The Producer Price Index (PPI) for materials and services used in nonresidential construction rose 0.1 percent from January and 3.1 percent compared to February 2025, driven by sharp increases in metal prices. An analysis by the Associated General Contractors of America (AGC) warned that rising costs are making it increasingly difficult for contractors and owners to proceed with planned projects.
“Major increases in the prices for diesel fuel and key metals occurred even before the escalation of the Iran conflict,” said Ken Simonson, the AGC’s chief economist. “The disruption of oil, natural gas, and aluminum supplies from the Middle East is pushing costs higher and forcing owners to delay projects.”

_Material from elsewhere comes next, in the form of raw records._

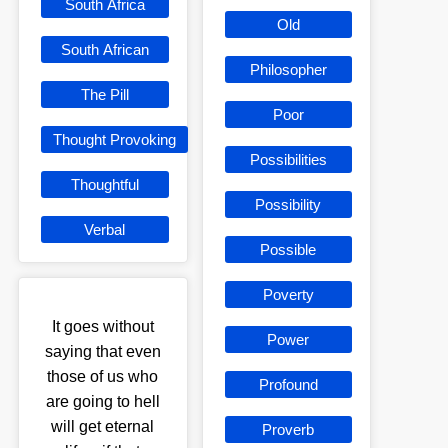
South Africa
Old
South African
Philosopher
The Pill
Poor
Thought Provoking
Possibilities
Thoughtful
Possibility
Verbal
Possible
Poverty
It goes without
Power
saying that even
those of us who
Profound
are going to hell
will get eternal
Proverb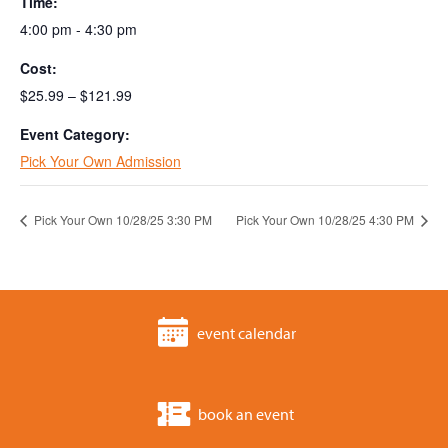
Time:
4:00 pm - 4:30 pm
Cost:
$25.99 – $121.99
Event Category:
Pick Your Own Admission
Pick Your Own 10/28/25 3:30 PM
Pick Your Own 10/28/25 4:30 PM
event calendar
book an event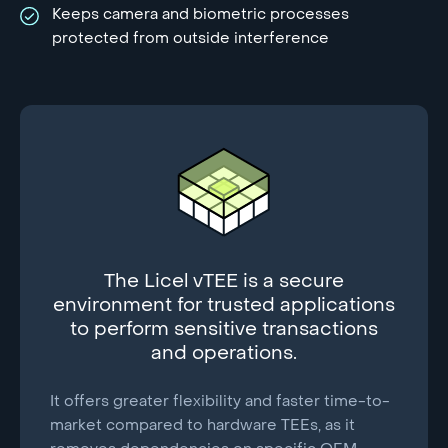
Keeps camera and biometric processes
protected from outside interference
The Licel vTEE is a secure
environment for trusted applications
to perform sensitive transactions
and operations.
It offers greater flexibility and faster time-to-
market compared to hardware TEEs, as it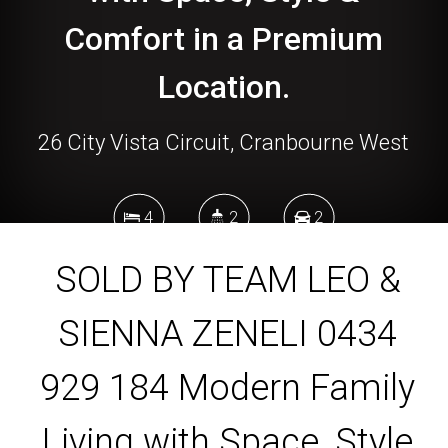
Comfort in a Premium
Location.
26 City Vista Circuit, Cranbourne West
4
2
2
SOLD BY TEAM LEO &
512 Square metres
SIENNA ZENELI 0434
929 184 Modern Family
DOWNLOAD BROCHURE
Living with Space, Style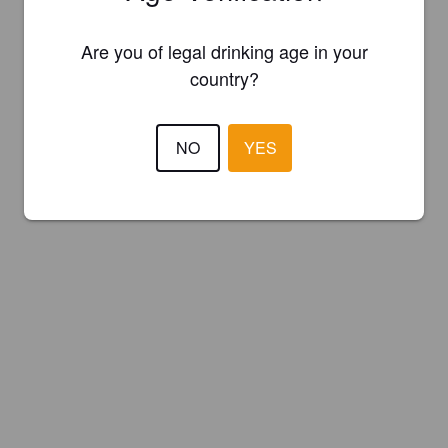
Are you of legal drinking age in your
country?
NO
YES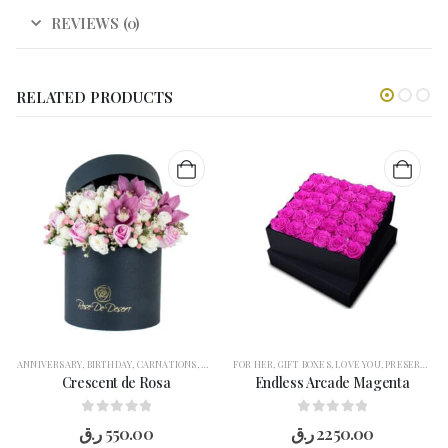
REVIEWS (0)
RELATED PRODUCTS
ANNIVERSARY
,
BIRTHDAY
,
CARNATIONS
,
CONGRATULATION
FOR HER
,
GIFT BOXES
,
FLOWERS
,
LOVE YOU
,
FOR HER
,
,
PRESERVED FLOWERS
GARANGO
,
GE
Crescent de Rosa
Endless Arcade Magenta
0
out of 5
0
out of 5
ر.ق
550.00
ر.ق
2250.00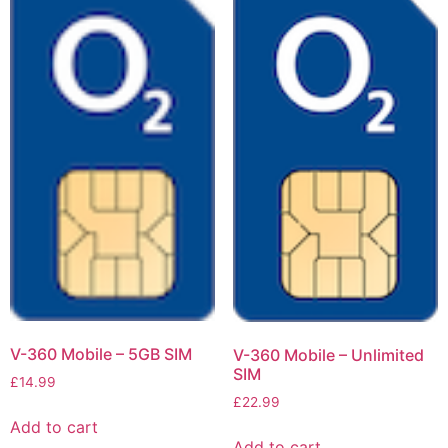
V-360 Mobile – 5GB SIM
V-360 Mobile – Unlimited
SIM
£
14.99
£
22.99
Add to cart
Add to cart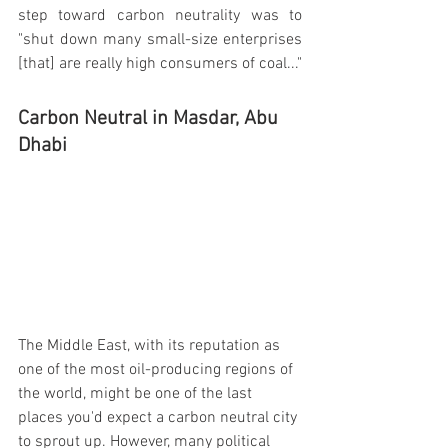
step toward carbon neutrality was to 
"shut down many small-size enterprises 
[that] are really high consumers of coal..."
Carbon Neutral in Masdar, Abu 
Dhabi
The Middle East, with its reputation as 
one of the most oil-producing regions of 
the world, might be one of the last 
places you'd expect a carbon neutral city 
to sprout up. However, many political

The PPI for aluminum mill shapes and steel mill products jumped 39.1 percent and 20.9 percent, respectively, from February 2025 to February 2026—the largest year-over-year increases since 2022. Other metal products also posted gains: fabricated structural metal bar joists and rebar rose 20.0 percent, while copper and brass mill shapes increased 15.1 percent.
Energy-related inputs also shifted. Diesel fuel prices jumped 20.3 percent from January, though they remain only 3.1 percent higher than a year ago. These costs ripple through the supply chain; the cost of truck transportation for freight increased 3.1 percent over the past year. Continued volatility in fuel markets could further push up transportation and operating costs if Middle East energy supply disruptions persist.
AGC officials noted that these rising costs highlight the sensitivity of construction supply chains to global disruptions and trade policy. They urged federal officials to take action to stabilize these critical markets.